Jacolby Satterwhite is taking SFMOMA visitors inside his head, literally. He calls it a virtual reality (VR) performance: wearing Oculus goggles and in costume, he will perform his own choreographed movements while the VR images he sees are live-stream projected onto the walls of the museum’s White Box—all to the sounds of the album he’s producing in honor of and in collaboration with his mother.
“It’s an experiment in delivering a cinematic experience through my lens,” he says. “People will see the narrative I’ve been animating to accompany a new album I’ve been working on, which they’ll also be listening to. The film is rendered in two ways: in 360 degrees and on a traditional two-dimensional screen.”
Expanding experience in the museum is what the artist is known for. He is also known for his long-standing creative collaborations with his mother, Patricia, which in the past have used her vast archive of drawings as starting points for new visual creations in the digital realm. This is the first time that the starting point of their collaboration has been music—specifically the 155 a cappella songs that Patricia recorded on cassettes in the late 1990s.
It’s also Satterwhite’s first time collaborating with Nick Weiss, of the electronic music duo Teengirl Fantasy. “I’d wanted to work with Nick for years,” says Satterwhite, “ever since I discovered Teengirl Fantasy in 2010, and this SFMOMA commission was the instigator to finally make it happen. He’s a master at electronic music production. I could tell that we have similar taste, and that he’d be sonically aligned with what I knew my mother’s songs could be, or were trying to be.”
Patricia’s original songs blend new age, R&B, country, gospel, and folk. “The first step was to digitize them all,” recalls Satterwhite. “Then Nick and I sifted through them, making our selections by instinct, based on what I was thinking about visually. The songs were made in the past, and we built their form based on where I am in the present. We created a palette, in a sense, with synthesizers, keyboard instrumentation, and so on, putting in up to ten hours of studio time on each track.”
The new tracks maintain the original lyrics and melodies and incorporate elements of electronic house, noise, and deconstructed club music. The inspirations are wide-ranging, although Satterwhite points specifically to Daft Punk and Leiji Matsumoto’s Japanime-influenced action-adventure film Interstella 5555 (2003), which is set to a disco electronic rock album, as a seminal influence that rocked his world as a teenager.
The accompanying visuals are created using Maya, a software application for animation, modeling, and simulation.

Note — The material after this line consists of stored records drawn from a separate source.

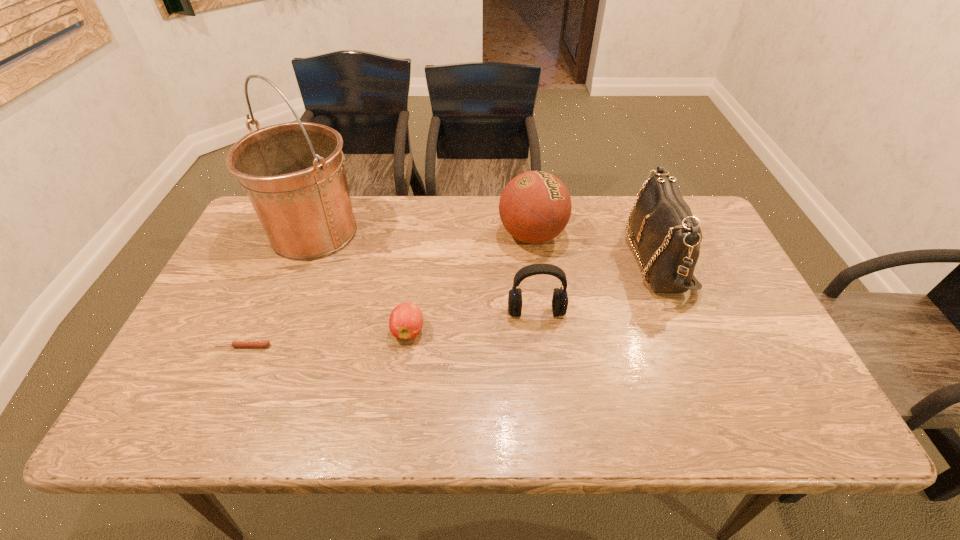 What are the coordinates of `vacant space that is in between the fourth tallest object and the tallest object` in the screenshot? It's located at (425, 272).

At what (x,y) coordinates should I click in order to perform the action: click on vacant space in between the basketball and the apple. Please return your answer as a coordinate pair (x, y). This screenshot has width=960, height=540. Looking at the image, I should click on (470, 283).

Identify the location of unoccupied area between the handbag and the third shortest object. (596, 284).

The height and width of the screenshot is (540, 960). Identify the location of vacant space that's between the basketball and the second shortest object. (470, 283).

The height and width of the screenshot is (540, 960). I want to click on vacant space in between the handbag and the tallest object, so click(x=486, y=245).

Locate an element on the screen. free space that is in between the headset and the handbag is located at coordinates (596, 284).

The height and width of the screenshot is (540, 960). What are the coordinates of `blank region between the tallest object and the shortest object` in the screenshot? It's located at (278, 289).

Where is `vacant area between the sausage and the apple`? vacant area between the sausage and the apple is located at coordinates (325, 338).

Identify which object is the third closest to the bucket. Please provide its 2D coordinates. Your answer should be formatted as a tuple, i.e. [(x, y)], where the tuple contains the x and y coordinates of a point satisfying the conditions above.

[(535, 207)]

You are a GUI agent. You are given a task and a screenshot of the screen. Output one action in this format:
    pyautogui.click(x=<x>, y=<y>)
    Task: Click on the object that is the fourth closest to the third object from left to right
    
    Given the screenshot: What is the action you would take?
    pyautogui.click(x=535, y=207)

Trained as a painter, Satterwhite has been working in new media since 2008 and loves the possibilities it affords. In past works such as Reifying Desire 1–6 (2012–14), which will be screened as part of his long weekend at SFMOMA on November 17–20, animation allowed him to double, triple, even infinitely multiply his own avatar in his visual creations. This new work also features him in multiples, but the motivation, he says, is more about making the motions of the characters support the story being told through the album’s sequence of twelve music tracks.
The work’s visual component features up to sixty different cast members, some friends of the artist, some complete strangers who create “a palette of people, software, props, costumes, language, and drawing.” On several occasions Satterwhite threw parties with a green screen and recorded people’s movements for later use.
“I approached each cast member as a kind of archive to mine,” Satterwhite reflects. “What is their personal mythology? Their background? I use that, but in the end their existence in the work is passive, not so much about them as a character per se. They’re like music notes. They’re orchestral—they’re accents, or markers, of a certain kind of visual ballet that I’m trying to build. Like ballerinas, I’m making them act out a language. But of course with a different ebb and flow than a ballet piece.”
The new album will eventually be released in some form (exactly what it will look like has yet to be determined, although the artist wants it to be both collectible for museums and accessible to the public). The working title, En Plein Air, will likely not stick, but Satterwhite says it’s appropriate, given that the work is a tongue-in-cheek response to painting: “I’m making abbreviated marks, interpreting what’s in front of me, whether that is files on hard drive, mythologies, drawings, performers, or mediums. Gender, politics, race, sexuality. Outsider art, painting, dance, fashion, new media, Afro pop, techno. I’m weaving them together. Building a palette. Observing. I’m a millennial—I’m not a fan of that word, but, it gets at the phenomenon of people my age as melting pots. We’re creative schizophrenics.”
Visitors on November 17–20 will experience the album as it has developed up to that moment. “I don’t usually show work in progress,” admits Satterwhite, “but it will be healthy, I’m sure! I’m preparing my brain. I know that when I go home to New York afterward, I’ll be able to wrap it up well. And this is only the beginning of my making music albums. After all, I’ve got 155 songs to work with.”
The culminating weekend of Performance in Progress in March 2017 will feature Satterwhite’s completed project, along with the final versions of the new projects by this year’s other two Performance in Progress artists, Desirée Holman and Naomi Rincón Gallardo.